I want to reiterate how disappointing it is that this meeting isn't being publicly broadcast. We have some of the leaders in the anti-poverty movement in Canada appearing today, coming forward with very passionate presentations. This is really what this study is all about, and it's disappointing that it's not more widely seen.
Having said that, I want to thank you for coming. Groups like the CCPA have been a big part of our social policy landscape in Canada for a long time, and Make Poverty History, of course, both domestically and a quick tip of the hat to the work internationally. We'll keep the pressure on John McKay's bill on corporate social responsibility. You'll help us with that one, I hope. And of course there's Canada Without Poverty.
I want to go to the issue of taxes. You mentioned, Mr. Howlett, in your presentation about the 2006 tax cuts in the first budget of the Conservative government, how they don't necessarily assist those most in need. We had a budget in 2009 that was billed as a budget to provide stimulus and to particularly assist those who need help the most. According to the Caledon Institute, if somebody has $150,000 in income, which is most of the people around this table, a two-earner couple with two kids gets $483 in savings and a single parent with one child gets nothing out of this budget. So we still don't seem to quite be there. We're not getting it.

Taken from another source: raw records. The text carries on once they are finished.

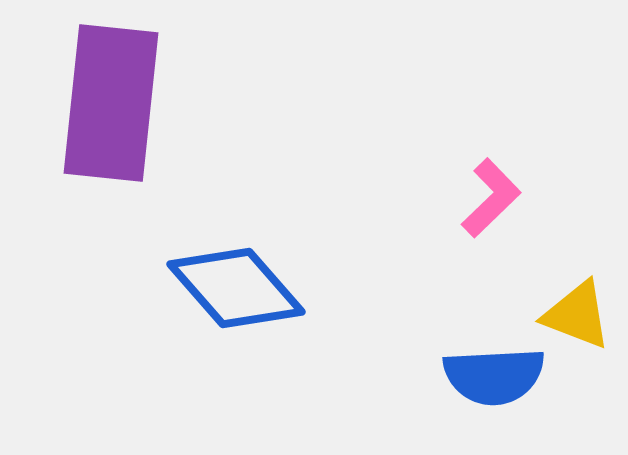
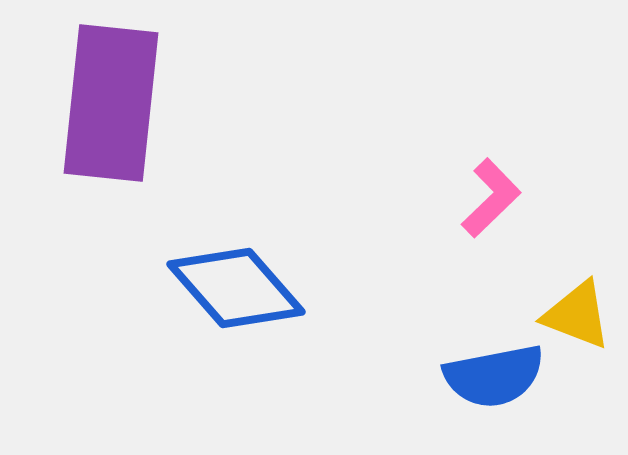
blue semicircle: rotated 8 degrees counterclockwise
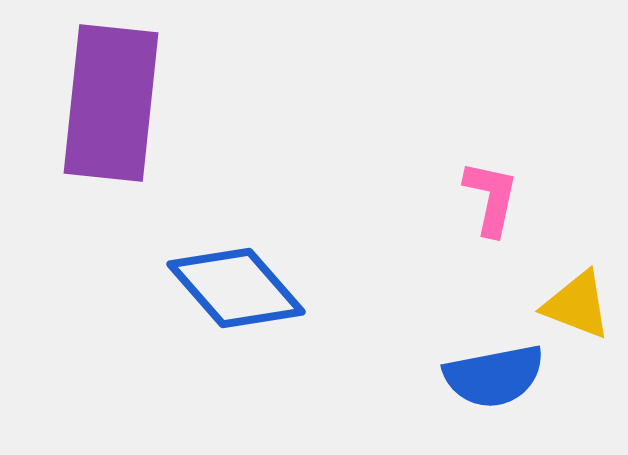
pink L-shape: rotated 34 degrees counterclockwise
yellow triangle: moved 10 px up
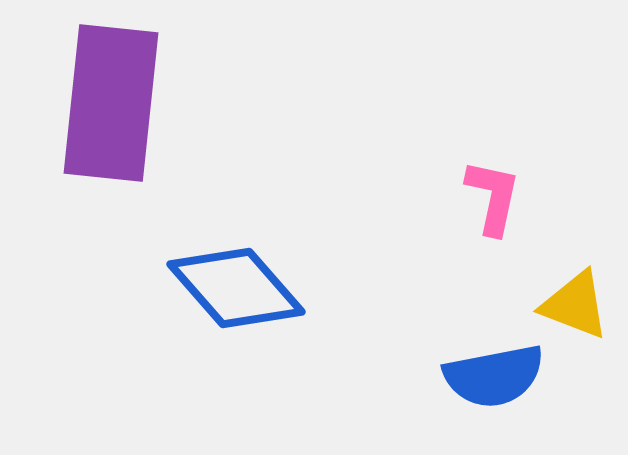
pink L-shape: moved 2 px right, 1 px up
yellow triangle: moved 2 px left
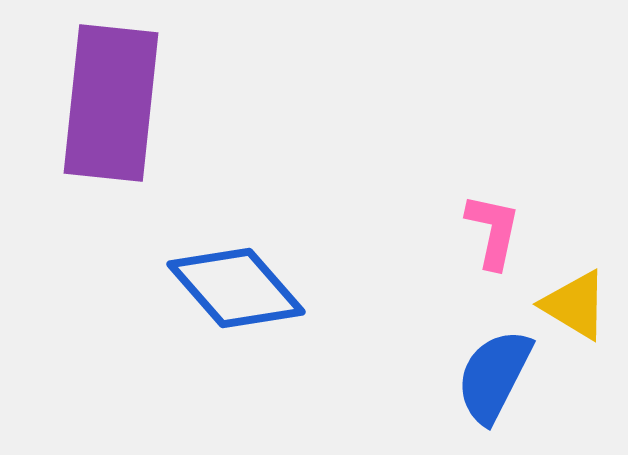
pink L-shape: moved 34 px down
yellow triangle: rotated 10 degrees clockwise
blue semicircle: rotated 128 degrees clockwise
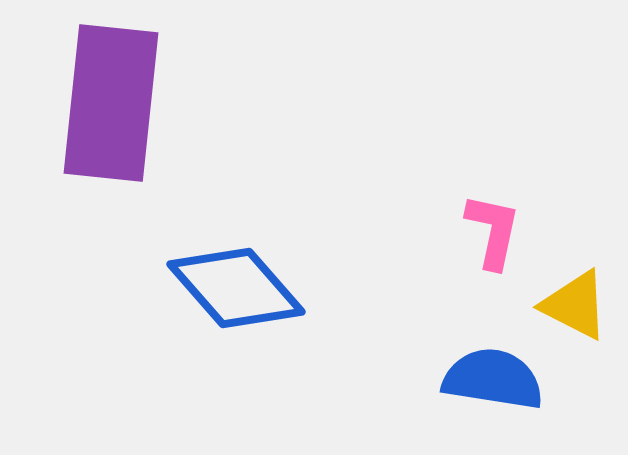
yellow triangle: rotated 4 degrees counterclockwise
blue semicircle: moved 1 px left, 3 px down; rotated 72 degrees clockwise
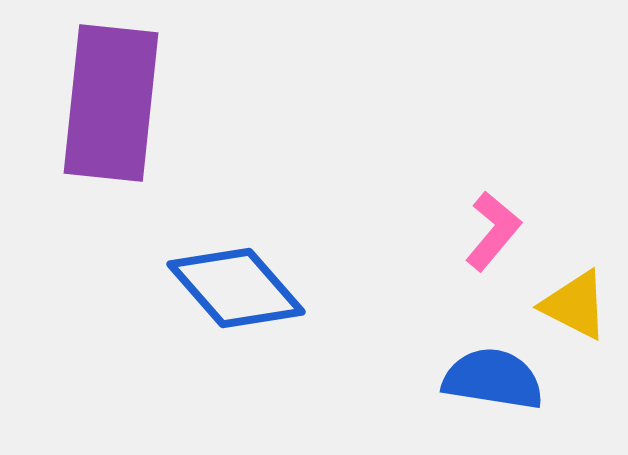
pink L-shape: rotated 28 degrees clockwise
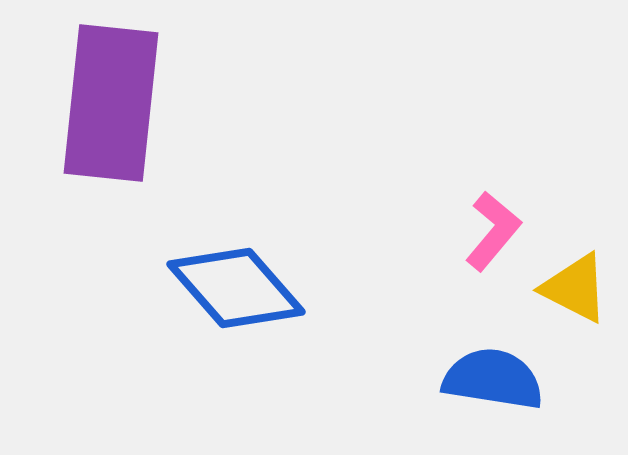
yellow triangle: moved 17 px up
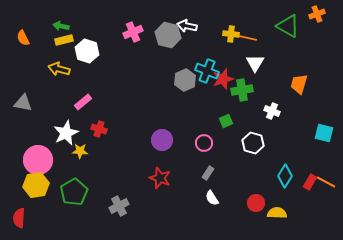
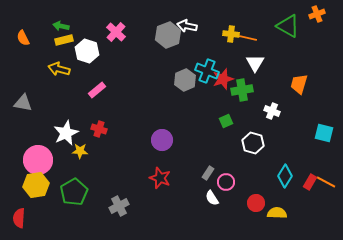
pink cross at (133, 32): moved 17 px left; rotated 24 degrees counterclockwise
gray hexagon at (168, 35): rotated 25 degrees clockwise
pink rectangle at (83, 102): moved 14 px right, 12 px up
pink circle at (204, 143): moved 22 px right, 39 px down
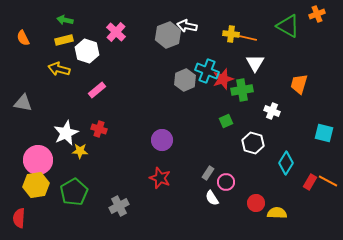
green arrow at (61, 26): moved 4 px right, 6 px up
cyan diamond at (285, 176): moved 1 px right, 13 px up
orange line at (326, 182): moved 2 px right, 1 px up
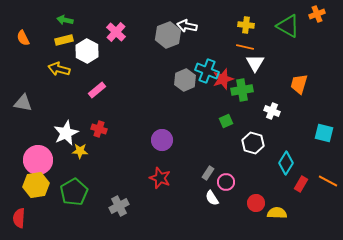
yellow cross at (231, 34): moved 15 px right, 9 px up
orange line at (248, 38): moved 3 px left, 9 px down
white hexagon at (87, 51): rotated 10 degrees clockwise
red rectangle at (310, 182): moved 9 px left, 2 px down
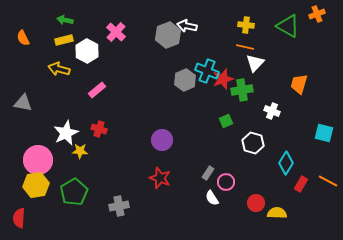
white triangle at (255, 63): rotated 12 degrees clockwise
gray cross at (119, 206): rotated 18 degrees clockwise
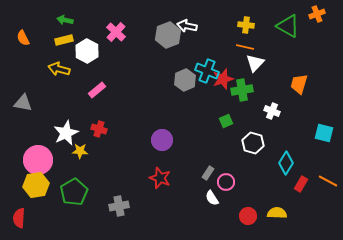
red circle at (256, 203): moved 8 px left, 13 px down
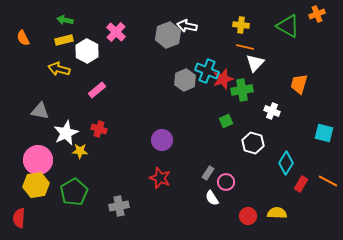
yellow cross at (246, 25): moved 5 px left
gray triangle at (23, 103): moved 17 px right, 8 px down
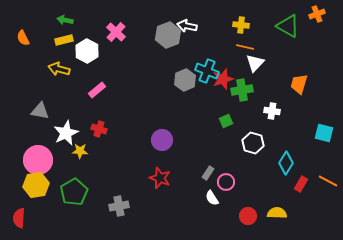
white cross at (272, 111): rotated 14 degrees counterclockwise
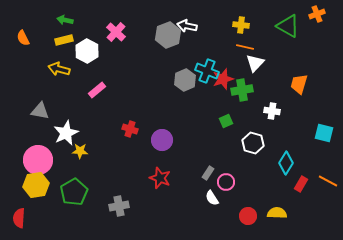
red cross at (99, 129): moved 31 px right
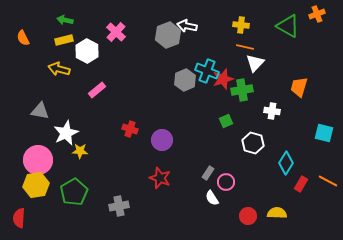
orange trapezoid at (299, 84): moved 3 px down
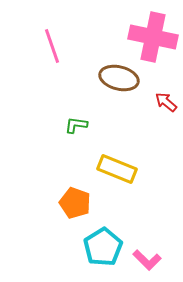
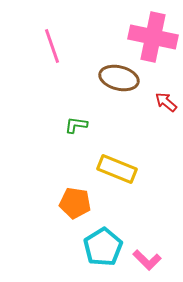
orange pentagon: rotated 12 degrees counterclockwise
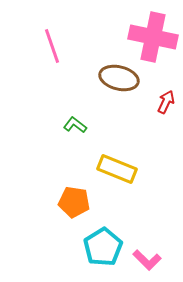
red arrow: rotated 75 degrees clockwise
green L-shape: moved 1 px left; rotated 30 degrees clockwise
orange pentagon: moved 1 px left, 1 px up
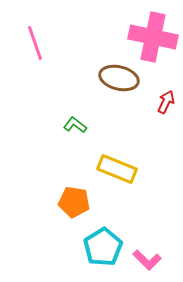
pink line: moved 17 px left, 3 px up
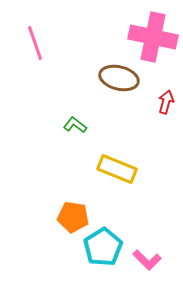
red arrow: rotated 10 degrees counterclockwise
orange pentagon: moved 1 px left, 15 px down
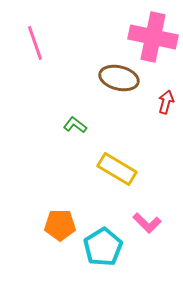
yellow rectangle: rotated 9 degrees clockwise
orange pentagon: moved 13 px left, 8 px down; rotated 8 degrees counterclockwise
pink L-shape: moved 37 px up
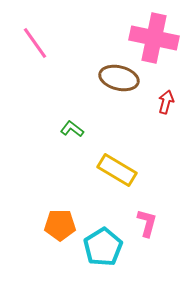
pink cross: moved 1 px right, 1 px down
pink line: rotated 16 degrees counterclockwise
green L-shape: moved 3 px left, 4 px down
yellow rectangle: moved 1 px down
pink L-shape: rotated 120 degrees counterclockwise
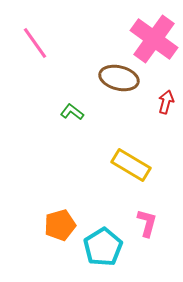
pink cross: moved 1 px down; rotated 24 degrees clockwise
green L-shape: moved 17 px up
yellow rectangle: moved 14 px right, 5 px up
orange pentagon: rotated 16 degrees counterclockwise
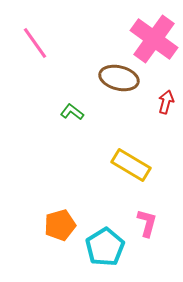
cyan pentagon: moved 2 px right
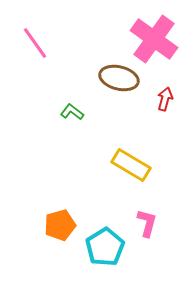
red arrow: moved 1 px left, 3 px up
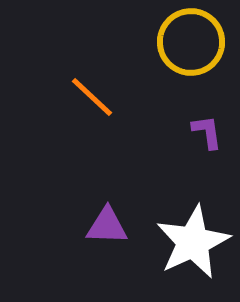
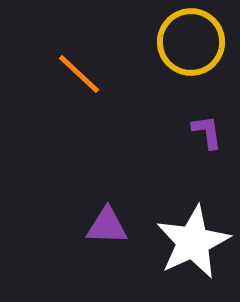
orange line: moved 13 px left, 23 px up
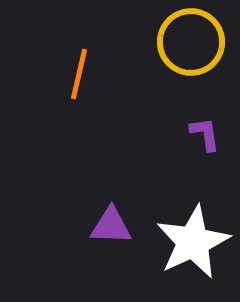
orange line: rotated 60 degrees clockwise
purple L-shape: moved 2 px left, 2 px down
purple triangle: moved 4 px right
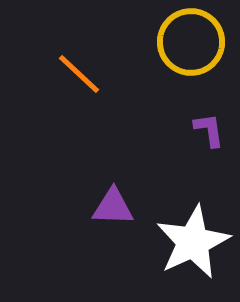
orange line: rotated 60 degrees counterclockwise
purple L-shape: moved 4 px right, 4 px up
purple triangle: moved 2 px right, 19 px up
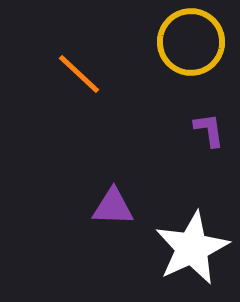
white star: moved 1 px left, 6 px down
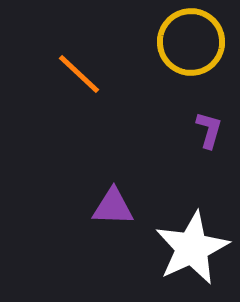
purple L-shape: rotated 24 degrees clockwise
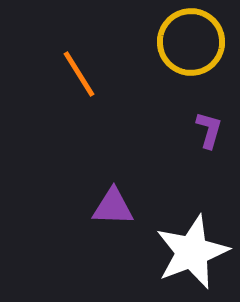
orange line: rotated 15 degrees clockwise
white star: moved 4 px down; rotated 4 degrees clockwise
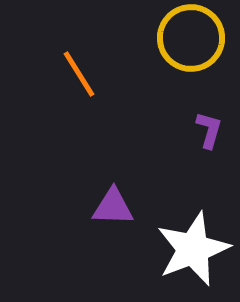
yellow circle: moved 4 px up
white star: moved 1 px right, 3 px up
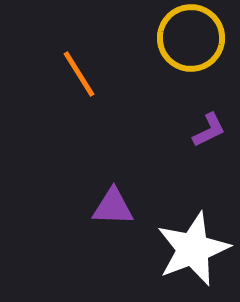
purple L-shape: rotated 48 degrees clockwise
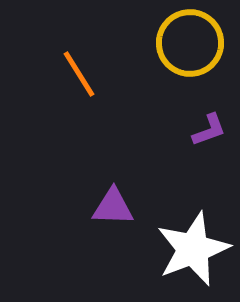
yellow circle: moved 1 px left, 5 px down
purple L-shape: rotated 6 degrees clockwise
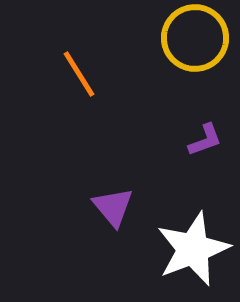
yellow circle: moved 5 px right, 5 px up
purple L-shape: moved 4 px left, 10 px down
purple triangle: rotated 48 degrees clockwise
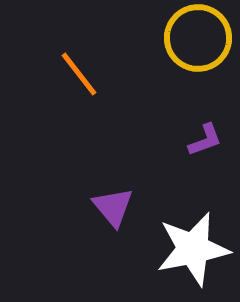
yellow circle: moved 3 px right
orange line: rotated 6 degrees counterclockwise
white star: rotated 10 degrees clockwise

Sometimes you hear about people saying you reduced taxes. I used to hear, not so much recently, fortunately, from the Conservative side that reducing the GST was this great thing for poor people because they don't pay other taxes. But we have mechanisms. We have the GST rebate, which I think the CCPA had suggested doubling, as opposed to tax cuts that are widely spread out and assist people who make more money or certainly assist them equally. So you have that measure. You have the child tax benefit, to which you've referred. You've talked about the importance of that versus the child tax credit.
I want to get a comment from each of you about the idea that combatting poverty is complicated. It seems to me that a lot of mechanisms exist right now that just need to be fixed. They don't need to be reinvented. EI is one of them, the child tax benefit, the GIS. Do you agree with me that we have the mechanisms in Canada, and if we really wanted to combat poverty right now, a large part of that infrastructure exists, it just needs to be enabled?